From Tim Keller and Katherine Leary Alsdorf’s Every Good Endeavor: Connecting Your Work to God’s Work:
The gospel-centered business would have a discernible vision for serving the customer in some unique way, a lack of adversarial relationships and exploitation, an extremely strong emphasis on excellence and product quality, and an ethical environment that goes ‘all the way down’ to the bottom of the organizational chart and to the realities of daily behavior, even when high ethics mean a loss of margin.
In the business animated by the gospel worldview, profit is simply one of many important bottom lines.
Keller nails it here. It is also very interesting that his statement that profit should be only one of many bottom lines syncs up with the research of Jim Collins. In the landmark book Built to Last, Collins’ research shows that the most profitable companies actually don’t put profit first — they put the customer and the mission first.

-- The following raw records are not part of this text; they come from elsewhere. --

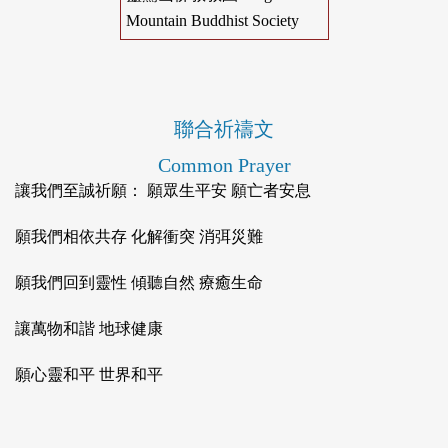
Mountain Buddhist Society
聯合祈禱文
Common Prayer
讓我們至誠祈願： 願眾生平安 願亡者安息
願我們相依共存 化解衝突 消弭災難
願我們回到靈性 傾聽自然 療癒生命
讓萬物和諧 地球健康
願心靈和平 世界和平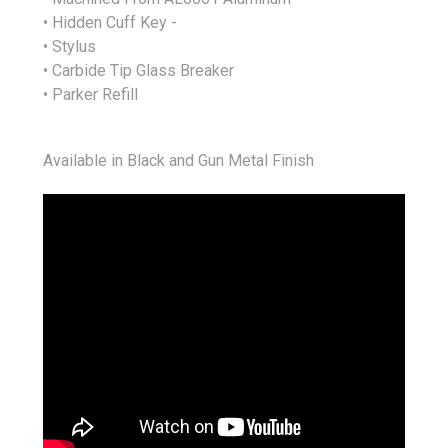
• Hidden Cuff Key -
• Stylus
• Carbide Tip Glass Breaker
• Parker Refill
Available in Black and Gun Metal Finish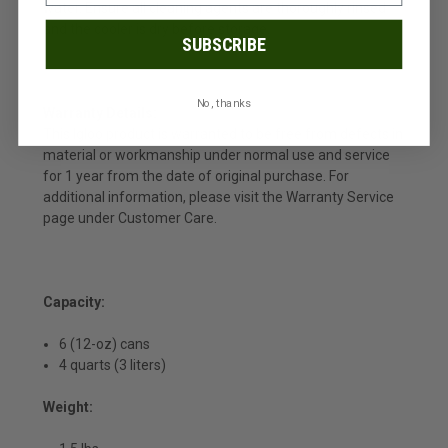
water. Ensure all cleaning agents are thoroughly rinsed
and the cooler is dry before storage.
SUBSCRIBE
No, thanks
Warranty Details:
This Igloo product is warranted to be free from defects in
material or workmanship under normal use and service
for 1 year from the date of original purchase. For
additional information, please visit the Warranty Service
page under Customer Care.
Capacity:
6 (12-oz) cans
4 quarts (3 liters)
Weight: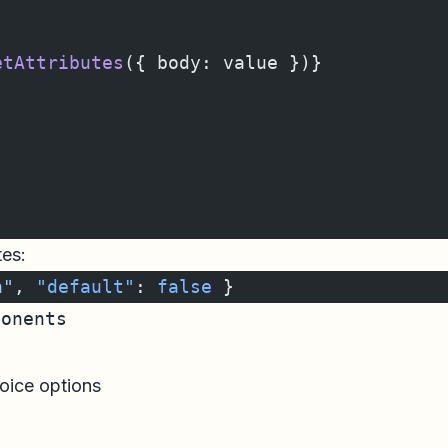
etAttributes
({ body: value })}
tes:
n"
, 
"default"
: 
false
 }
ponents
oice options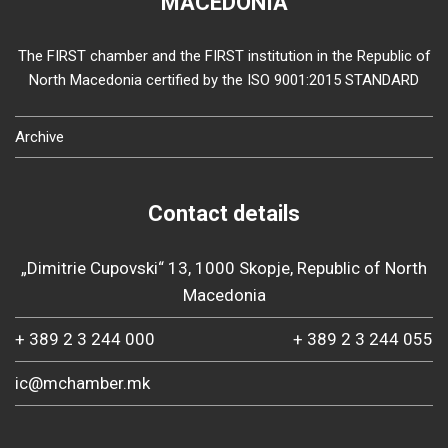
MACEDONIA
The FIRST chamber and the FIRST institution in the Republic of
North Macedonia certified by the ISO 9001:2015 STANDARD
Archive
Contact details
„Dimitrie Cupovski“ 13, 1000 Skopje, Republic of North
Macedonia
+ 389 2 3 244 000
+ 389 2 3 244 055
ic@mchamber.mk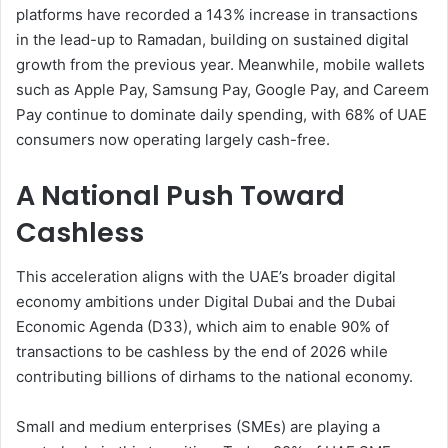
platforms have recorded a 143% increase in transactions
in the lead-up to Ramadan, building on sustained digital
growth from the previous year. Meanwhile, mobile wallets
such as Apple Pay, Samsung Pay, Google Pay, and Careem
Pay continue to dominate daily spending, with 68% of UAE
consumers now operating largely cash-free.
A National Push Toward
Cashless
This acceleration aligns with the UAE’s broader digital
economy ambitions under Digital Dubai and the Dubai
Economic Agenda (D33), which aim to enable 90% of
transactions to be cashless by the end of 2026 while
contributing billions of dirhams to the national economy.
Small and medium enterprises (SMEs) are playing a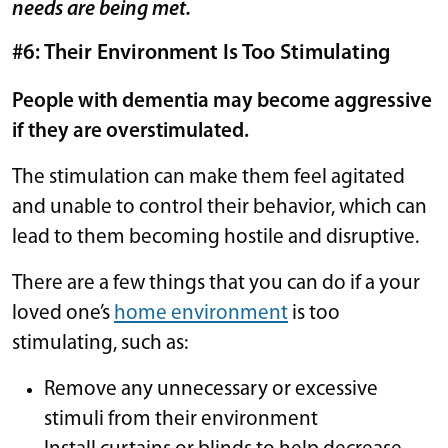
needs are being met.
#6: Their Environment Is Too Stimulating
People with dementia may become aggressive
if they are overstimulated.
The stimulation can make them feel agitated
and unable to control their behavior, which can
lead to them becoming hostile and disruptive.
There are a few things that you can do if a your
loved one’s
home environment
is too
stimulating, such as:
Remove any unnecessary or excessive
stimuli from their environment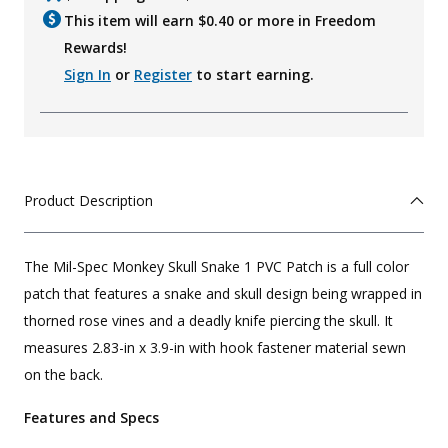
This item will earn $
0.40
or more in Freedom
Rewards!
Sign In
or
Register
to start earning.
Product Description
The Mil-Spec Monkey Skull Snake 1 PVC Patch is a full color
patch that features a snake and skull design being wrapped in
thorned rose vines and a deadly knife piercing the skull. It
measures 2.83-in x 3.9-in with hook fastener material sewn
on the back.
Features and Specs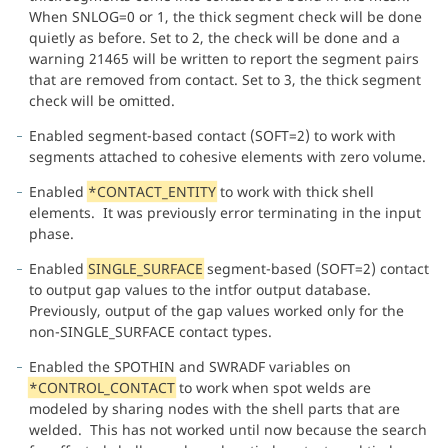
When SNLOG=0 or 1, the thick segment check will be done
quietly as before. Set to 2, the check will be done and a
warning 21465 will be written to report the segment pairs
that are removed from contact. Set to 3, the thick segment
check will be omitted.
Enabled segment-based contact (SOFT=2) to work with
segments attached to cohesive elements with zero volume.
Enabled
*CONTACT_ENTITY
to work with thick shell
elements. It was previously error terminating in the input
phase.
Enabled
SINGLE_SURFACE
segment-based (SOFT=2) contact
to output gap values to the intfor output database.
Previously, output of the gap values worked only for the
non-SINGLE_SURFACE contact types.
Enabled the SPOTHIN and SWRADF variables on
*CONTROL_CONTACT
to work when spot welds are
modeled by sharing nodes with the shell parts that are
welded. This has not worked until now because the search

This doesn’t mean they don’t seek profit (just as Keller isn’t saying not to seek profit). Rather, it’s that they realize that profit is not the point. Making a contribution and serving the customer is. You have to do this in a profitable way, but ironically, Collins’ research shows, you will be more profitable when you pursue more than profit rather than just profit.
And so here we see that the nature of a gospel-centered business is very much in line with what the best business research is showing as well. Common grace and the gospel are allies, not opponents.